● **PROBLEM REQUIREMENTS**
Using the data beneath this instruction, retype only the lines from the one that contains "föräldraförening rf" down to the one that contains "i bông thấm", both included, exactly as they appear.

DATA FOR THIS TASK below:

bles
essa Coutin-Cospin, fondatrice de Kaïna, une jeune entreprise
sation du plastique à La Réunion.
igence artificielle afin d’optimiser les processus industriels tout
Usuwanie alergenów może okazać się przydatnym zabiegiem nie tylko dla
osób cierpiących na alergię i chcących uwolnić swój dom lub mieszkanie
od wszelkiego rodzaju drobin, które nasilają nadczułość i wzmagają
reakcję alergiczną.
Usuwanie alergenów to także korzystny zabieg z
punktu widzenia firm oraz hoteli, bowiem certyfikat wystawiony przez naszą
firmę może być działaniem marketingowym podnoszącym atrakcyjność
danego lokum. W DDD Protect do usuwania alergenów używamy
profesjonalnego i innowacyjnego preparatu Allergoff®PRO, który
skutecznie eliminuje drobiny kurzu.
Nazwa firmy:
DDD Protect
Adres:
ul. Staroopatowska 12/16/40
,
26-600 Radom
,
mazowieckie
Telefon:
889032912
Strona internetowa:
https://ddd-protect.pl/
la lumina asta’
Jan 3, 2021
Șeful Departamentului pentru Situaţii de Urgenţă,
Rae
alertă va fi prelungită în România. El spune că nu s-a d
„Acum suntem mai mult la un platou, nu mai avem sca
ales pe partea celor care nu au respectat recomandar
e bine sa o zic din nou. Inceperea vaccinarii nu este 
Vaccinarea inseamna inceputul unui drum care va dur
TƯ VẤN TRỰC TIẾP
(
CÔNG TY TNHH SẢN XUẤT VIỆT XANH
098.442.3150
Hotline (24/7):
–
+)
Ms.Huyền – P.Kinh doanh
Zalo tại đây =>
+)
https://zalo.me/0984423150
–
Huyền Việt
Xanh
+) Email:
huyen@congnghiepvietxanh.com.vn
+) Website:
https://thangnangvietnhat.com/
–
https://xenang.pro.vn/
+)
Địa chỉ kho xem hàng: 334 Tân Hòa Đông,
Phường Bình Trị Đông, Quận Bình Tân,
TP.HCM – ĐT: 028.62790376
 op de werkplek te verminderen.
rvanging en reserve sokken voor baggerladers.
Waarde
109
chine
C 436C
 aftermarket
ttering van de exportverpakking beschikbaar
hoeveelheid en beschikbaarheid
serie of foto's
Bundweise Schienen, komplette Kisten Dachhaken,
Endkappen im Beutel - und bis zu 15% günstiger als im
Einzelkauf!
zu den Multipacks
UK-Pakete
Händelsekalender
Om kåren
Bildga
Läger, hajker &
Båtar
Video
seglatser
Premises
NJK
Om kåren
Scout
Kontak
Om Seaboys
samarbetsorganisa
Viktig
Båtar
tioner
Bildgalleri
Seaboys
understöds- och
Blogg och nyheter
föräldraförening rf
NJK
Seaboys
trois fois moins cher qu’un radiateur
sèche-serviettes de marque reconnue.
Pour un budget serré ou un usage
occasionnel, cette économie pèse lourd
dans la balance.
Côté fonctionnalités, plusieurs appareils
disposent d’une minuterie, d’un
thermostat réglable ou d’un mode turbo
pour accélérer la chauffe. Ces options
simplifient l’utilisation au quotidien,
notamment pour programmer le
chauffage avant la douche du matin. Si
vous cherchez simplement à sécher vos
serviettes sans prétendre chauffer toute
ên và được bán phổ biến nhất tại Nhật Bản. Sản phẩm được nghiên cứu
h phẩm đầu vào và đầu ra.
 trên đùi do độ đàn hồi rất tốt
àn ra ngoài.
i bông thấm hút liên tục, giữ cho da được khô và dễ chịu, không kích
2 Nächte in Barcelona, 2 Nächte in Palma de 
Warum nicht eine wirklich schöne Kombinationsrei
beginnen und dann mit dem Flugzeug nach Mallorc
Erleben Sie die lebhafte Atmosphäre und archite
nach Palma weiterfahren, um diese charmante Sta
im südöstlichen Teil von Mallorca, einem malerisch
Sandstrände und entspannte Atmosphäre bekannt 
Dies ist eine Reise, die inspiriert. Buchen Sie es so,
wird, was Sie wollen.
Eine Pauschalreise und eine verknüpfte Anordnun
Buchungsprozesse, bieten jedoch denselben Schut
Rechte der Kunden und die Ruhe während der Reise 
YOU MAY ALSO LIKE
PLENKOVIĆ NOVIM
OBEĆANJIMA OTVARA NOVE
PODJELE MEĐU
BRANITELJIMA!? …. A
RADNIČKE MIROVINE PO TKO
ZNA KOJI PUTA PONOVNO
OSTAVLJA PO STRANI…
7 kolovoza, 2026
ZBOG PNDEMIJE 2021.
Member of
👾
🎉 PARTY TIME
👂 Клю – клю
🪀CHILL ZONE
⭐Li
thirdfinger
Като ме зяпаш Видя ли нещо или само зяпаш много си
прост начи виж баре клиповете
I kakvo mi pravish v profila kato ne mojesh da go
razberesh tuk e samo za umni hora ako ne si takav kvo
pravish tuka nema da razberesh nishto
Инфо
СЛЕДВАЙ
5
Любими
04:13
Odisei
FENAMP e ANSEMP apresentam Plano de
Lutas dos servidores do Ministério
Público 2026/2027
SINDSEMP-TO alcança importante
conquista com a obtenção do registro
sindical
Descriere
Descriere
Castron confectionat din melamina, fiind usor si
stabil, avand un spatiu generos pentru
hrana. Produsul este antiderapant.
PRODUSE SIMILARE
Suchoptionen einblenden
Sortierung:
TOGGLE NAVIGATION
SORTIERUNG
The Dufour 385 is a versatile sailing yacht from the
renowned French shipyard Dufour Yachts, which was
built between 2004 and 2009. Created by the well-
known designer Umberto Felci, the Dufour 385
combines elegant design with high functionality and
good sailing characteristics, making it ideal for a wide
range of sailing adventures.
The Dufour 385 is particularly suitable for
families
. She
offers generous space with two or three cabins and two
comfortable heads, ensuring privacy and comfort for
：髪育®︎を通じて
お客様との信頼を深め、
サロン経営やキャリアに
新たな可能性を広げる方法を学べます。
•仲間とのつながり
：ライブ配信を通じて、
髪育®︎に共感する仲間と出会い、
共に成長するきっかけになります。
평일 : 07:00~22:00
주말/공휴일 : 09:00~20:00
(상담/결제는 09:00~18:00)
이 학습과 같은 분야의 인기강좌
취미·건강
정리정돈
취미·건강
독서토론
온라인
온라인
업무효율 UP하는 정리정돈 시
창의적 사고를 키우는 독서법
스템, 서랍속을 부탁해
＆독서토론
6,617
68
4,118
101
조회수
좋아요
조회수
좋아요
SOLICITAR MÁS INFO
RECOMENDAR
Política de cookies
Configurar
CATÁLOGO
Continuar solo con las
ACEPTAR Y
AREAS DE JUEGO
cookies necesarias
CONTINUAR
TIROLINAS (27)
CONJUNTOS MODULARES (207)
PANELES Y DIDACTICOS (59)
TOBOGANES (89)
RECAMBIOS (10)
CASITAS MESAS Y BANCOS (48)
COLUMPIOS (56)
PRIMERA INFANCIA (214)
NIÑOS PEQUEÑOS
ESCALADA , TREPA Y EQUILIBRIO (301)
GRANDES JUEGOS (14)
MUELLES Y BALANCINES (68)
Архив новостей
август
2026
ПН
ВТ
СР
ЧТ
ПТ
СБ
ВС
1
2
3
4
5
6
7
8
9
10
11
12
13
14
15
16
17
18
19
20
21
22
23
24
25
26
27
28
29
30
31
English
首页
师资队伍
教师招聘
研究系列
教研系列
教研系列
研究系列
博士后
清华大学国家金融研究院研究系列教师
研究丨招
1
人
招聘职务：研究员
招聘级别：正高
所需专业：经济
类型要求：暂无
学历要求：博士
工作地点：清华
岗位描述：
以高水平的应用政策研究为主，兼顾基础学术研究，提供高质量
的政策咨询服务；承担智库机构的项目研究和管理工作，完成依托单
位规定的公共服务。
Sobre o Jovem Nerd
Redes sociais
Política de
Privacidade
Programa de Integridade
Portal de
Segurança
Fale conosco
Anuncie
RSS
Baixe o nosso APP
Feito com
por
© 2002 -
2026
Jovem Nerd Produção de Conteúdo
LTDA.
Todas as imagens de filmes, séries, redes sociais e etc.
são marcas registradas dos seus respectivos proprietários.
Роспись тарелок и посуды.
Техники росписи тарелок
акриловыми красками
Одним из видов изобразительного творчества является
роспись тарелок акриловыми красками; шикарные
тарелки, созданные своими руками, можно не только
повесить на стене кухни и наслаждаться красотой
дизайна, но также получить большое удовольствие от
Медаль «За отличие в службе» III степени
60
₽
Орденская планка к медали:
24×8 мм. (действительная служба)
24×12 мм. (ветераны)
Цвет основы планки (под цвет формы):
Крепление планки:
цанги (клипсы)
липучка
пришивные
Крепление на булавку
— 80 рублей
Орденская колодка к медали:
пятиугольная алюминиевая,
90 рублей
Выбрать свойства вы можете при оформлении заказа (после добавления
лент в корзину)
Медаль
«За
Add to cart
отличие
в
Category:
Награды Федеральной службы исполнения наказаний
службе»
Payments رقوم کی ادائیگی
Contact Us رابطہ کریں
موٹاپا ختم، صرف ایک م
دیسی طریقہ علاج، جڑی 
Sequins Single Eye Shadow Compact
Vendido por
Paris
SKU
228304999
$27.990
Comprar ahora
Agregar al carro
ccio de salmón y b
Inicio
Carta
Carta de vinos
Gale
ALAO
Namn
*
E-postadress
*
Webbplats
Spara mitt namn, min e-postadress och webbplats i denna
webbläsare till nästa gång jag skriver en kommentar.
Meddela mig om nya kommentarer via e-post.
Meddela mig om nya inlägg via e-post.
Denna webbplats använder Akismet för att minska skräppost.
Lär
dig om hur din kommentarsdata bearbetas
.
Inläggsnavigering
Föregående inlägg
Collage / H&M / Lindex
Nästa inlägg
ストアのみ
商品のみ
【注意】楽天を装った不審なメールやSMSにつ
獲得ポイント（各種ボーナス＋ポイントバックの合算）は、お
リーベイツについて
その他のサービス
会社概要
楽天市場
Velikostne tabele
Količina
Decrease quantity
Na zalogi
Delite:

End of DATA FOR THIS TASK.

● **RESPONSE TO THIS TASK**
föräldraförening rf
NJK
Seaboys
trois fois moins cher qu’un radiateur
sèche-serviettes de marque reconnue.
Pour un budget serré ou un usage
occasionnel, cette économie pèse lourd
dans la balance.
Côté fonctionnalités, plusieurs appareils
disposent d’une minuterie, d’un
thermostat réglable ou d’un mode turbo
pour accélérer la chauffe. Ces options
simplifient l’utilisation au quotidien,
notamment pour programmer le
chauffage avant la douche du matin. Si
vous cherchez simplement à sécher vos
serviettes sans prétendre chauffer toute
ên và được bán phổ biến nhất tại Nhật Bản. Sản phẩm được nghiên cứu
h phẩm đầu vào và đầu ra.
 trên đùi do độ đàn hồi rất tốt
àn ra ngoài.
i bông thấm hút liên tục, giữ cho da được khô và dễ chịu, không kích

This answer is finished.